→ Provided material
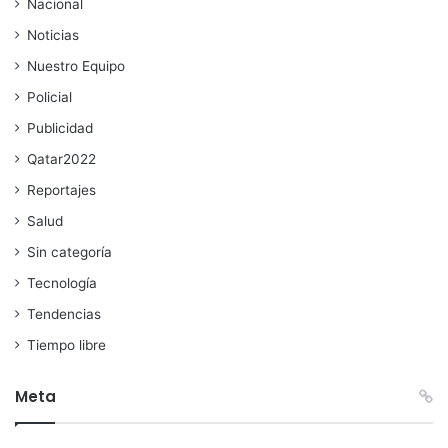
Nacional
Noticias
Nuestro Equipo
Policial
Publicidad
Qatar2022
Reportajes
Salud
Sin categoría
Tecnología
Tendencias
Tiempo libre
Meta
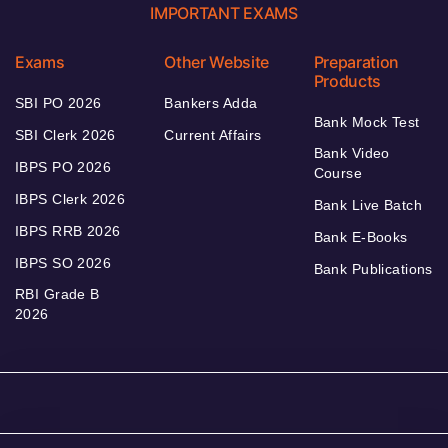
IMPORTANT EXAMS
Exams
Other Website
Preparation
Products
SBI PO 2026
Bankers Adda
Bank Mock Test
SBI Clerk 2026
Current Affairs
Bank Video
IBPS PO 2026
Course
IBPS Clerk 2026
Bank Live Batch
IBPS RRB 2026
Bank E-Books
IBPS SO 2026
Bank Publications
RBI Grade B
2026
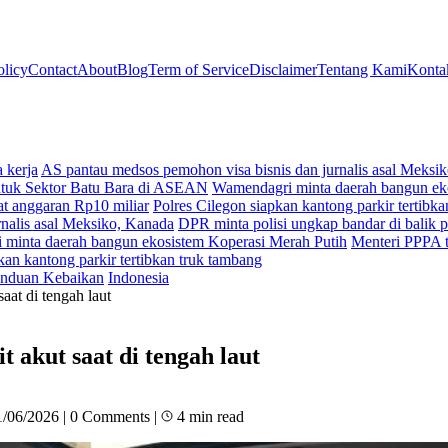
olicy
Contact
About
Blog
Term of Service
Disclaimer
Tentang Kami
Konta
 kerja
AS pantau medsos pemohon visa bisnis dan jurnalis asal Meksi
ntuk Sektor Batu Bara di ASEAN
Wamendagri minta daerah bangun ek
t anggaran Rp10 miliar
Polres Cilegon siapkan kantong parkir tertibk
nalis asal Meksiko, Kanada
DPR minta polisi ungkap bandar di balik p
minta daerah bangun ekosistem Koperasi Merah Putih
Menteri PPPA t
kan kantong parkir tertibkan truk tambang
nduan Kebaikan
Indonesia
at di tengah laut
akut saat di tengah laut
1/06/2026
|
0 Comments
|
4 min read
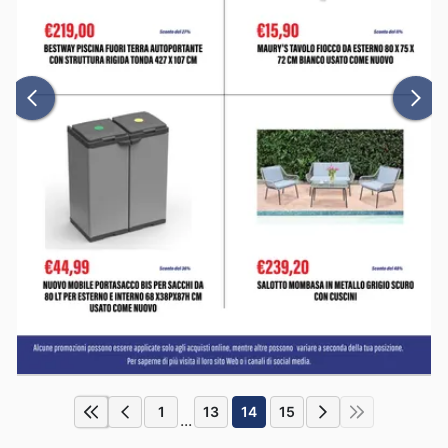
1
13
14
15
...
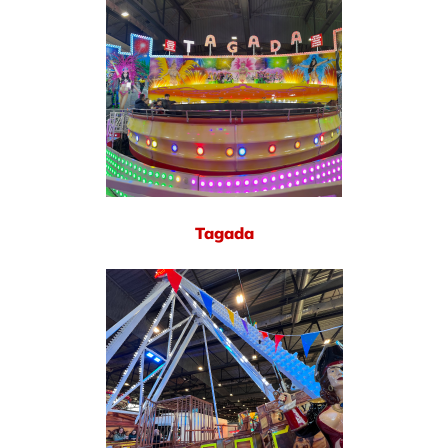
Tagada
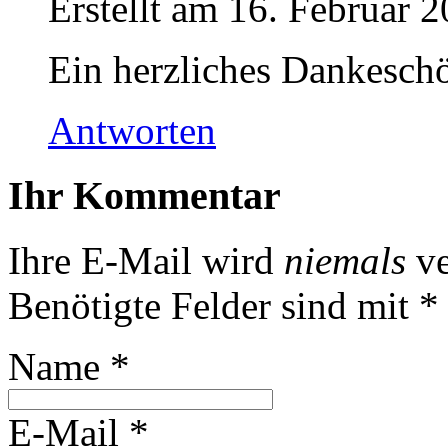
Erstellt am 16. Februar
Ein herzliches Dankesch
Antworten
Ihr Kommentar
Ihre E-Mail wird
niemals
ve
Benötigte Felder sind mit
*
Name
*
E-Mail
*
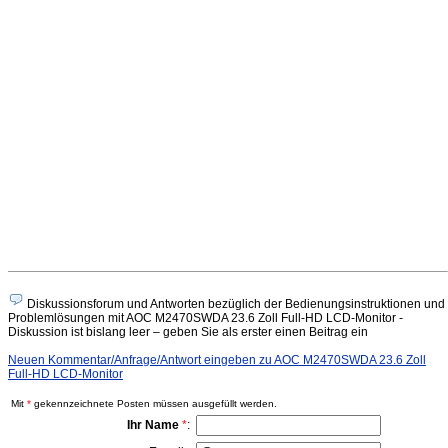
Diskussionsforum und Antworten bezüglich der Bedienungsinstruktionen und
Problemlösungen mit AOC M2470SWDA 23.6 Zoll Full-HD LCD-Monitor -
Diskussion ist bislang leer – geben Sie als erster einen Beitrag ein
Neuen Kommentar/Anfrage/Antwort eingeben zu AOC M2470SWDA 23.6 Zoll
Full-HD LCD-Monitor
Mit
*
gekennzeichnete Posten müssen ausgefüllt werden.
Ihr Name
*
:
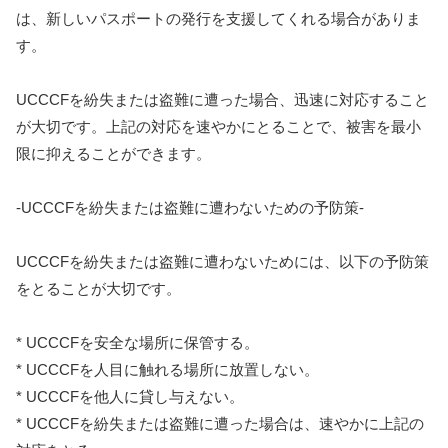
は、新しいパスポートの発行を支援してくれる場合がありま
す。
UCCCFを紛失または盗難に遭った場合、迅速に対応すること
が大切です。上記の対応を速やかにとることで、被害を最小
限に抑えることができます。
-UCCCFを紛失または盗難に遭わないための予防策-
UCCCFを紛失または盗難に遭わないためには、以下の予防策
をとることが大切です。
* UCCCFを安全な場所に保管する。
* UCCCFを人目に触れる場所に放置しない。
* UCCCFを他人に貸し与えない。
* UCCCFを紛失または盗難に遭った場合は、速やかに上記の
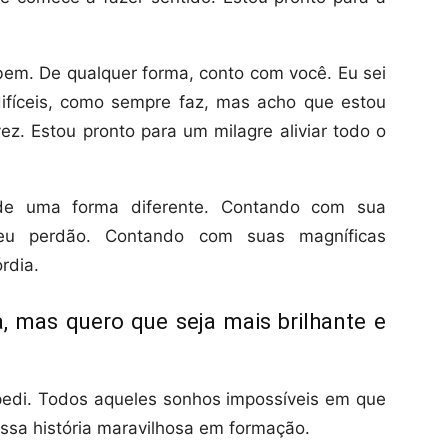
 bem. De qualquer forma, conto com você. Eu sei
fíceis, como sempre faz, mas acho que estou
. Estou pronto para um milagre aliviar todo o
e uma forma diferente. Contando com sua
eu perdão. Contando com suas magníficas
rdia.
a, mas quero que seja mais brilhante e
pedi. Todos aqueles sonhos impossíveis em que
essa história maravilhosa em formação.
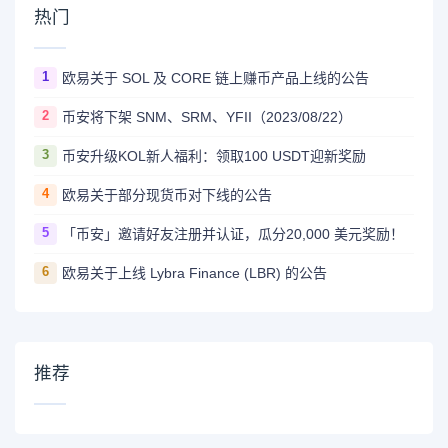
热门
1
欧易关于 SOL 及 CORE 链上赚币产品上线的公告
2
币安将下架 SNM、SRM、YFII（2023/08/22）
3
币安升级KOL新人福利：领取100 USDT迎新奖励
4
欧易关于部分现货币对下线的公告
5
「币安」邀请好友注册并认证，瓜分20,000 美元奖励！
6
欧易关于上线 Lybra Finance (LBR) 的公告
推荐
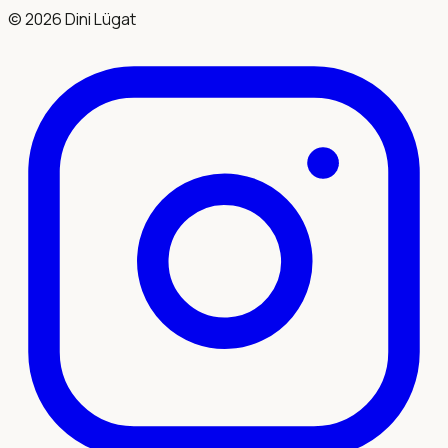
©
2026
Dini Lügat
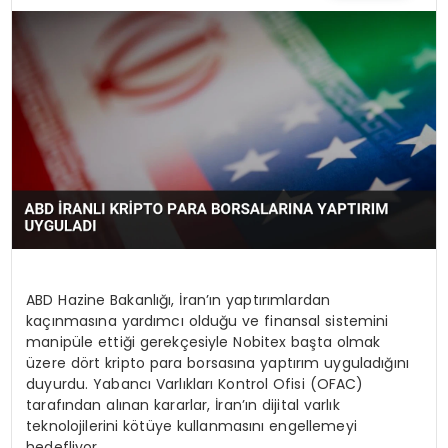
TEKNOLOJI
SAĞLIK
YAŞAM
ABD Hazine Bakanlığı, İran’ın yaptırımlardan
kaçınmasına yardımcı olduğu ve finansal sistemini
manipüle ettiği gerekçesiyle Nobitex başta olmak
üzere dört kripto para borsasına yaptırım uyguladığını
duyurdu. Yabancı Varlıkları Kontrol Ofisi (OFAC)
tarafından alınan kararlar, İran’ın dijital varlık
teknolojilerini kötüye kullanmasını engellemeyi
hedefliyor.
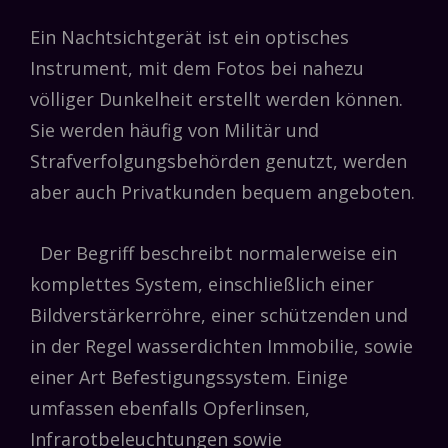
Ein Nachtsichtgerät ist ein optisches
Instrument, mit dem Fotos bei nahezu
völliger Dunkelheit erstellt werden können.
Sie werden häufig von Militär und
Strafverfolgungsbehörden genutzt, werden
aber auch Privatkunden bequem angeboten.
Der Begriff beschreibt normalerweise ein
komplettes System, einschließlich einer
Bildverstärkerröhre, einer schützenden und
in der Regel wasserdichten Immobilie, sowie
einer Art Befestigungssystem. Einige
umfassen ebenfalls Opferlinsen,
Infrarotbeleuchtungen sowie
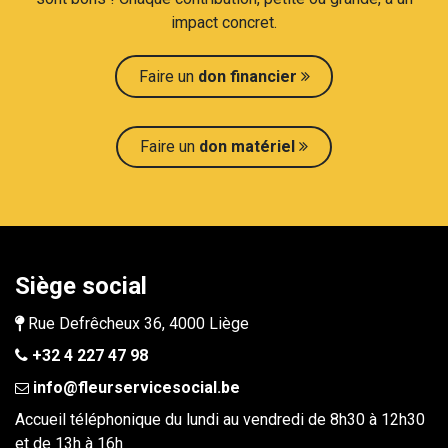
impact concret.​
Faire un
don financier
Faire un
don maté​​riel
Siège social
Rue Defrêcheux 36, 4000 Liège
+32 4 227 47 98
info@fleurservicesocial.be​
Accueil téléphonique du lundi au vendredi de 8h30 à 12h30
et de 13h à 16h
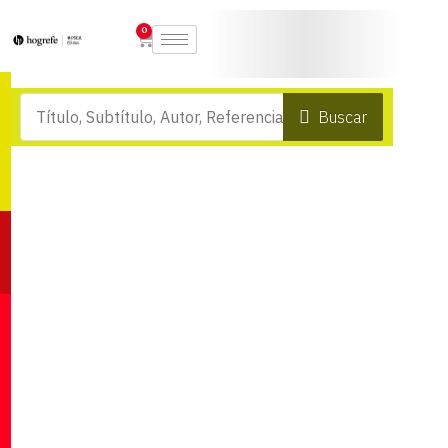
0
Buscar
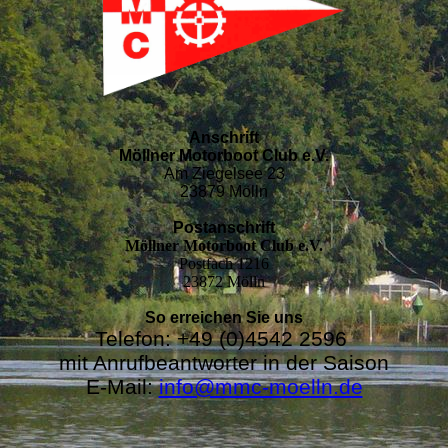
Anschrift
Möllner Motorboot Club e.V.
Am Ziegelsee 23
23879 Mölln
Postanschrift
Möllner Motorboot Club e.V.
Postfach 1216
23872 Mölln
So erreichen Sie uns
Telefon: +49 (0)4542 2596
mit Anrufbeantworter in der Saison
E-Mail:
info@mmc-moelln.de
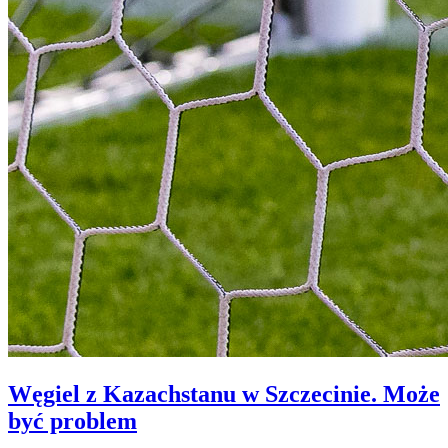
Węgiel z Kazachstanu w Szczecinie. Może
być problem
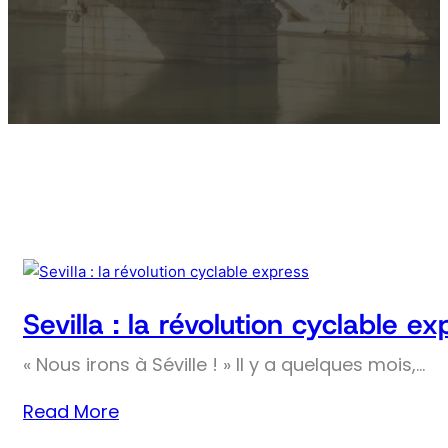
Sevilla : la révolution cyclable ex
« Nous irons à Séville ! » Il y a quelques mois,…
Read More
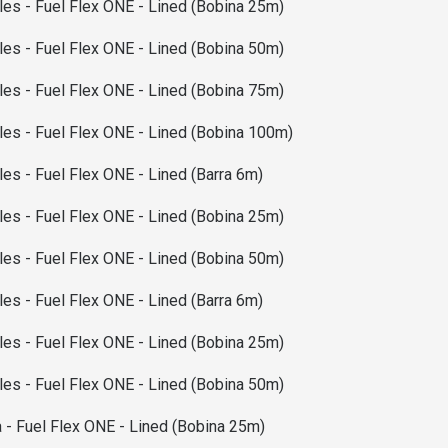
s - Fuel Flex ONE - Lined (Bobina 25m)
s - Fuel Flex ONE - Lined (Bobina 50m)
s - Fuel Flex ONE - Lined (Bobina 75m)
es - Fuel Flex ONE - Lined (Bobina 100m)
s - Fuel Flex ONE - Lined (Barra 6m)
s - Fuel Flex ONE - Lined (Bobina 25m)
s - Fuel Flex ONE - Lined (Bobina 50m)
s - Fuel Flex ONE - Lined (Barra 6m)
s - Fuel Flex ONE - Lined (Bobina 25m)
s - Fuel Flex ONE - Lined (Bobina 50m)
- Fuel Flex ONE - Lined (Bobina 25m)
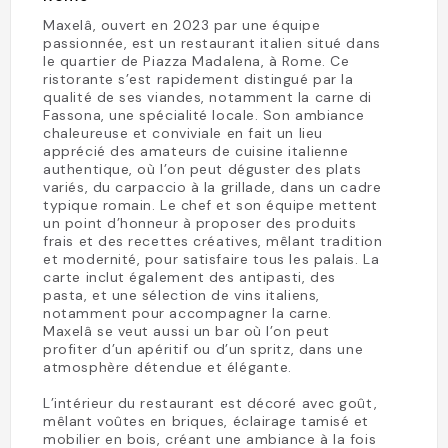
Maxelâ, ouvert en 2023 par une équipe
passionnée, est un restaurant italien situé dans
le quartier de Piazza Madalena, à Rome. Ce
ristorante s’est rapidement distingué par la
qualité de ses viandes, notamment la carne di
Fassona, une spécialité locale. Son ambiance
chaleureuse et conviviale en fait un lieu
apprécié des amateurs de cuisine italienne
authentique, où l’on peut déguster des plats
variés, du carpaccio à la grillade, dans un cadre
typique romain. Le chef et son équipe mettent
un point d’honneur à proposer des produits
frais et des recettes créatives, mêlant tradition
et modernité, pour satisfaire tous les palais. La
carte inclut également des antipasti, des
pasta, et une sélection de vins italiens,
notamment pour accompagner la carne.
Maxelâ se veut aussi un bar où l’on peut
profiter d’un apéritif ou d’un spritz, dans une
atmosphère détendue et élégante.
L’intérieur du restaurant est décoré avec goût,
mêlant voûtes en briques, éclairage tamisé et
mobilier en bois, créant une ambiance à la fois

→ Task description
Please report every line among the entries that includes "Antworten".

→ Answer box
Antworten
Diskussionsforum und Antworten bezüglich der Bedienungsinstruktionen und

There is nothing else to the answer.